The Bible is not my authoritative frame of reference for many things, Certainly not for Nuclear Physics, nor Information Technology. I’m sure the same is true for you. The very notion that that simple statement jars some is a sign of what Dr. David Kuk, former head of Apologetics at The United Theological College of the West Indies (UTCWI) called ‘bibliolotry’ – The idolization of the Bible. He stated, “Christians don’t believe in Jesus because of the Bible, (in spite of the universally popular Sunday School song we all grew up singing) they believe the Bible because it testifies of Jesus.” That certainly speaks for my version of Christianity.
How could I hold a people that believe the world is only 5779 years old as my authority on Black History and identity? There are structures still standing we built older than that. There are etchings and sketches we left behind evincing knowledge of language and mathematics older than that (in spite of academic convention still reluctant to acknowledge archaeological facts that throw their established opinions…. yet again, out of wack). In fact, according to the Bible, we taught the very first Hebrew author how to write. (Patriarchal nomads with literacy skills? – hardly likely before a boy named Moses, educated in Egypt, was fated to become their leader).
When it comes to my own experiences, I, not anyone else, am the authority. And speaking collectively, quite cognizant of the many nations and peoples who have sought to dominate us by teaching (and through other more forceful methods) us to deny ourselves, the same is true for Black people the world over who prefer truth to mindless conformity.
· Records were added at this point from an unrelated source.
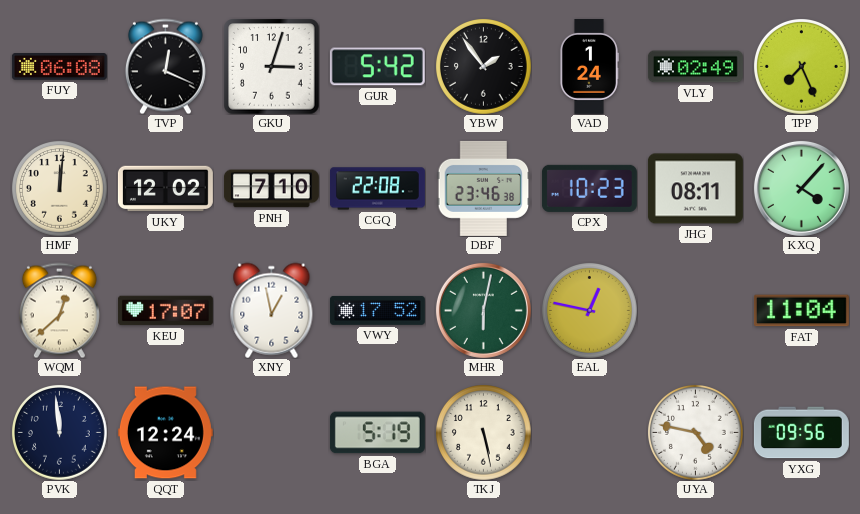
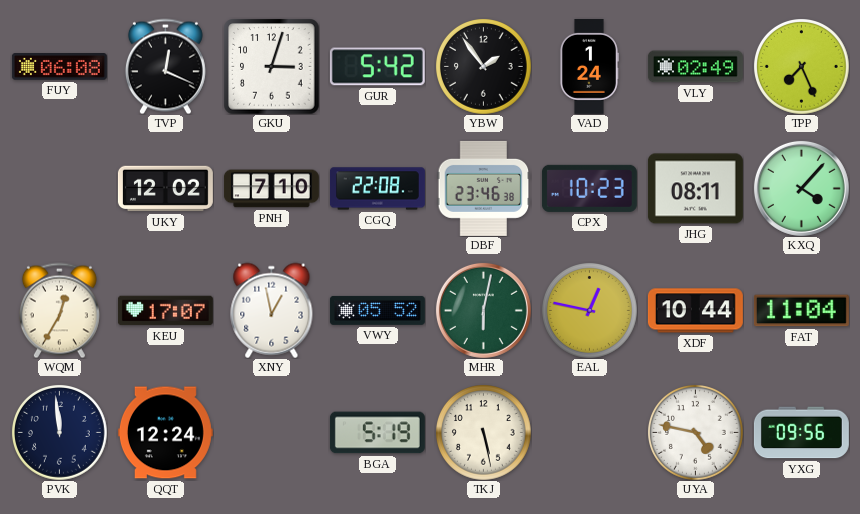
HMF: 12:01 -> none
WQM: 12:38 -> 12:35
VWY: 17:52 -> 05:52
XDF: none -> 10:44
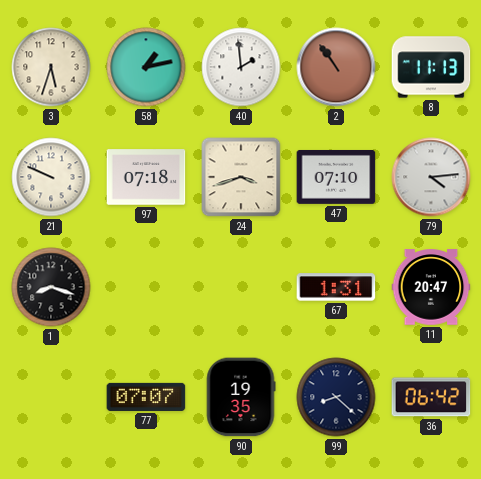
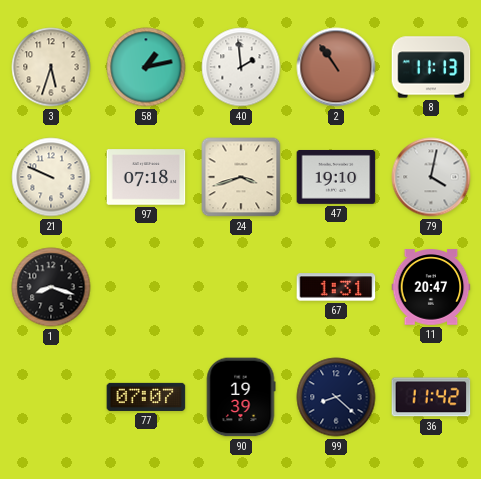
47: 07:10 -> 19:10
79: 4:14 -> 4:02
90: 19:35 -> 19:39
36: 06:42 -> 11:42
We have been here for a very long time.
Defining who we are, telling our story, (not someone else’s version of it) is the whole point of Black History Month. Some time ago, I gave a presentation on Black identity – an attempt to understand our forgotten past from our own sources. As an Afro-centrist, I was very proud of the commendation of a close relative of Molefi Kete Asante (Father of Afro-centrism whose two books –The Afrocentric Idea and Kemet Afrocentricity and knowledge profoundly reshaped my thinking as a man in my twenties) who attended the lecture who said it was one of the most brilliant expositions of Kemetian (ancient Egyptian) culture she had ever heard.